Поздоровавшись, мы стали разговаривать, как давно знакомые и рассказали друг другу кое-что о себе. Я жил тогда за городом. У меня уже были напечатаны две книги. Он сказал о своей работе, добавив, что очень любит ее.
— Я бы хотел рассказать вам об одном случае из моей жизни. Вы можете об этом написать рассказ, если немножко приукрасите то, что услышите от меня.
— Спасибо. Вы вероятно знаете, что писатель, как пчела: она собирает мед со множества цветов, а писатель каждый факт, встречу и каждую услышанную историю старается превратить в занимательное сочинение.

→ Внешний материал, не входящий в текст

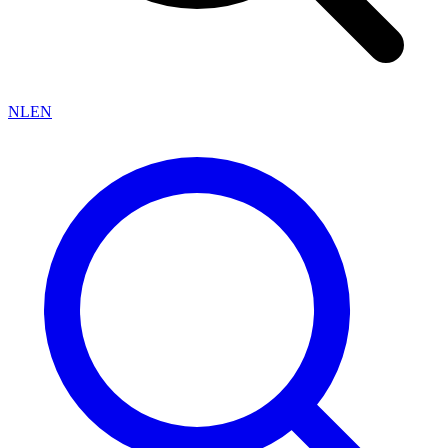
NL
EN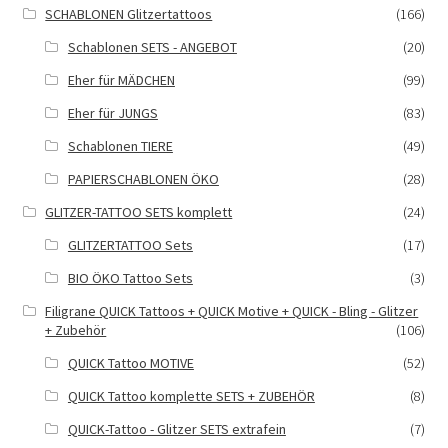
SCHABLONEN Glitzertattoos
(166)
Schablonen SETS - ANGEBOT
(20)
Eher für MÄDCHEN
(99)
Eher für JUNGS
(83)
Schablonen TIERE
(49)
PAPIERSCHABLONEN ÖKO
(28)
GLITZER-TATTOO SETS komplett
(24)
GLITZERTATTOO Sets
(17)
BIO ÖKO Tattoo Sets
(3)
Filigrane QUICK Tattoos + QUICK Motive + QUICK - Bling - Glitzer
+ Zubehör
(106)
QUICK Tattoo MOTIVE
(52)
QUICK Tattoo komplette SETS + ZUBEHÖR
(8)
QUICK-Tattoo - Glitzer SETS extrafein
(7)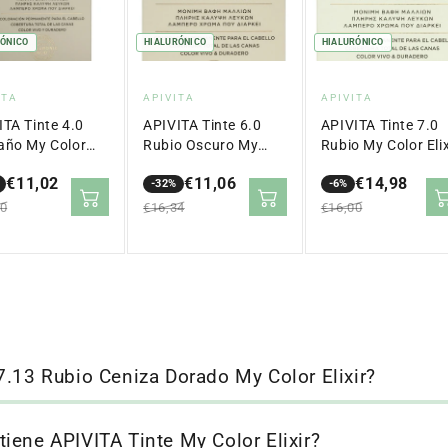
RÓNICO
HIALURÓNICO
HIALURÓNICO
veedor:
Proveedor:
Proveedor:
ITA
APIVITA
APIVITA
ITA Tinte 4.0
APIVITA Tinte 6.0
APIVITA Tinte 7.0
año My Color
Rubio Oscuro My
Rubio My Color Elix
Color Elixir
€11,02
€11,06
€14,98
-32%
-6%
io
io
Precio
Precio
Precio
Precio
00
€16,34
€16,00
lar
en
regular
en
regular
ta
oferta
oferta
7.13 Rubio Ceniza Dorado My Color Elixir?
iene APIVITA Tinte My Color Elixir?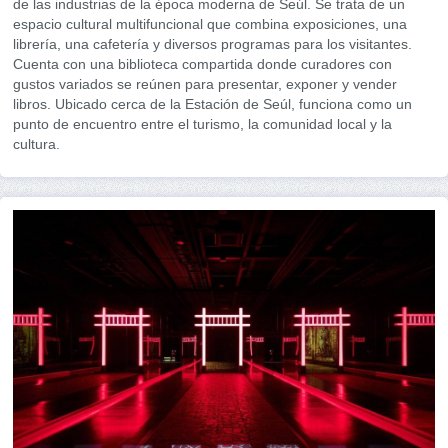
de las industrias de la época moderna de Seúl. Se trata de un
espacio cultural multifuncional que combina exposiciones, una
librería, una cafetería y diversos programas para los visitantes.
Cuenta con una biblioteca compartida donde curadores con
gustos variados se reúnen para presentar, exponer y vender
libros. Ubicado cerca de la Estación de Seúl, funciona como un
punto de encuentro entre el turismo, la comunidad local y la
cultura.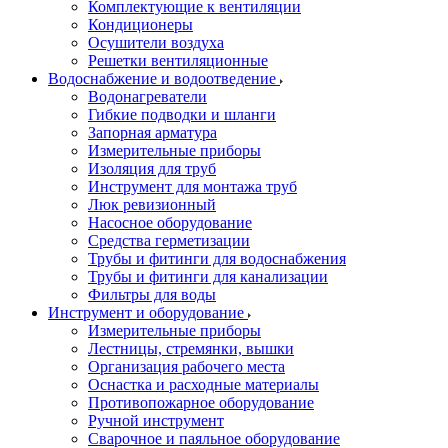
Комплектующие к вентиляции
Кондиционеры
Осушители воздуха
Решетки вентиляционные
Водоснабжение и водоотведение
Водонагреватели
Гибкие подводки и шланги
Запорная арматура
Измерительные приборы
Изоляция для труб
Инструмент для монтажа труб
Люк ревизионный
Насосное оборудование
Средства герметизации
Трубы и фитинги для водоснабжения
Трубы и фитинги для канализации
Фильтры для воды
Инструмент и оборудование
Измерительные приборы
Лестницы, стремянки, вышки
Организация рабочего места
Оснастка и расходные материалы
Противопожарное оборудование
Ручной инструмент
Сварочное и паяльное оборудование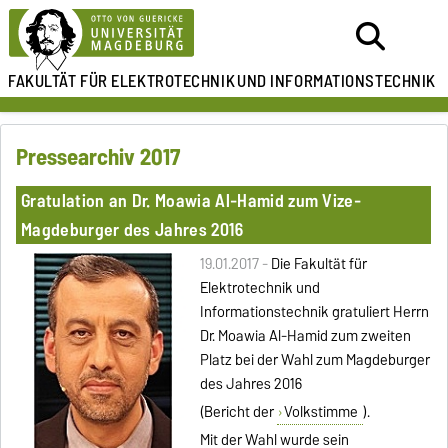
FAKULTÄT FÜR ELEKTROTECHNIK
UND INFORMATIONSTECHNIK
Pressearchiv 2017
Gratulation an Dr. Moawia Al-Hamid zum Vize-
Magdeburger des Jahres 2016
19.01.2017 -
Die Fakultät für
Elektrotechnik und
Informationstechnik gratuliert Herrn
Dr. Moawia Al-Hamid zum zweiten
Platz bei der Wahl zum Magdeburger
des Jahres 2016
(Bericht der
Volkstimme
).
Mit der Wahl wurde sein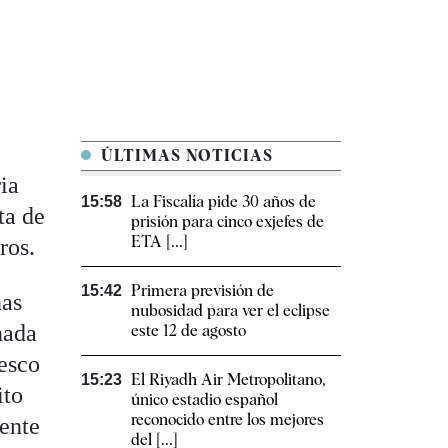
ÚLTIMAS NOTICIAS
ria
La Fiscalía pide 30 años de
15:58
ta de
prisión para cinco exjefes de
ETA [...]
ros.
Primera previsión de
15:42
nas
nubosidad para ver el eclipse
nada
este 12 de agosto
yesco
El Riyadh Air Metropolitano,
15:23
ito
único estadio español
reconocido entre los mejores
iente
del [...]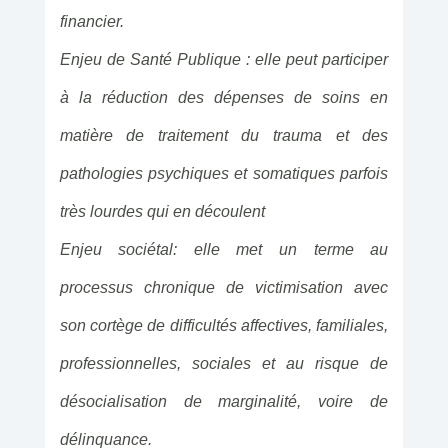
financier.
Enjeu de Santé Publique : elle peut participer
à la réduction des dépenses de soins en
matière de traitement du trauma et des
pathologies psychiques et somatiques parfois
très lourdes qui en découlent
Enjeu sociétal: elle met un terme au
processus chronique de victimisation avec
son cortège de difficultés affectives, familiales,
professionnelles, sociales et au risque de
désocialisation de marginalité, voire de
délinquance.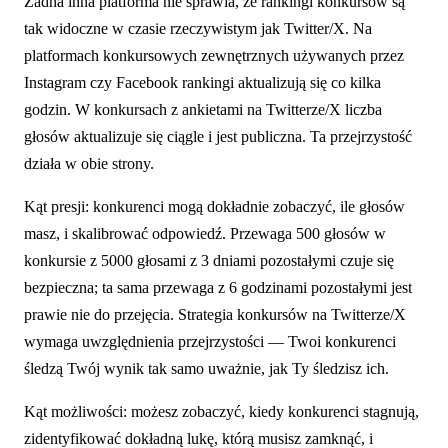
Żadna inna platforma nie sprawia, że rankingi konkursów są
tak widoczne w czasie rzeczywistym jak Twitter/X. Na
platformach konkursowych zewnętrznych używanych przez
Instagram czy Facebook rankingi aktualizują się co kilka
godzin. W konkursach z ankietami na Twitterze/X liczba
głosów aktualizuje się ciągle i jest publiczna. Ta przejrzystość
działa w obie strony.
Kąt presji: konkurenci mogą dokładnie zobaczyć, ile głosów
masz, i skalibrować odpowiedź. Przewaga 500 głosów w
konkursie z 5000 głosami z 3 dniami pozostałymi czuje się
bezpieczna; ta sama przewaga z 6 godzinami pozostałymi jest
prawie nie do przejęcia. Strategia konkursów na Twitterze/X
wymaga uwzględnienia przejrzystości — Twoi konkurenci
śledzą Twój wynik tak samo uważnie, jak Ty śledzisz ich.
Kąt możliwości: możesz zobaczyć, kiedy konkurenci stagnują,
zidentyfikować dokładną lukę, którą musisz zamknąć, i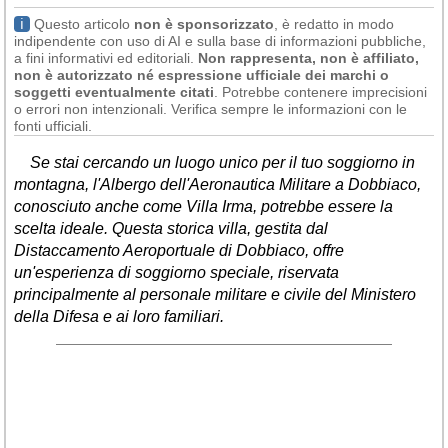
ℹ
Questo articolo
non è sponsorizzato
, è redatto in modo
indipendente con uso di AI e sulla base di informazioni pubbliche,
a fini informativi ed editoriali.
Non rappresenta, non è affiliato,
non è autorizzato né espressione ufficiale dei marchi o
soggetti eventualmente citati
. Potrebbe contenere imprecisioni
o errori non intenzionali. Verifica sempre le informazioni con le
fonti ufficiali.
Se stai cercando un luogo unico per il tuo soggiorno in
montagna, l'Albergo dell'Aeronautica Militare a Dobbiaco,
conosciuto anche come Villa Irma, potrebbe essere la
scelta ideale. Questa storica villa, gestita dal
Distaccamento Aeroportuale di Dobbiaco, offre
un'esperienza di soggiorno speciale, riservata
principalmente al personale militare e civile del Ministero
della Difesa e ai loro familiari.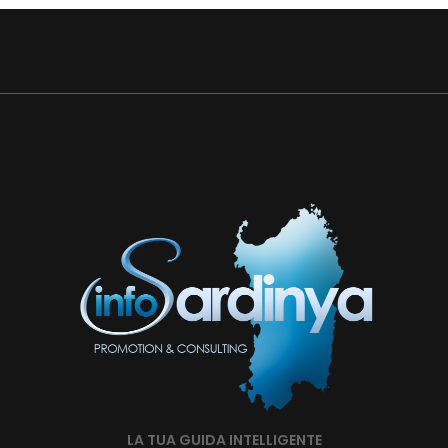
LA TUA GUIDA INTELLIGENTE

— Как видите, я здоров и еще не стар. С семьей живу в большой дружбе, но однажды в моей жизни было то, что чуть не отправило меня на тот свет. На очередной рубке я надорвал здоровье: приходилось все время пилить и рубить. Крестьяне уговаривали меня — не надрываться, но мне было неудобно барствовать перед ними и мое усердие превосходило старание каждого из них. А надо вам сказать, что мой отец, учитель, умер от паралича сердца.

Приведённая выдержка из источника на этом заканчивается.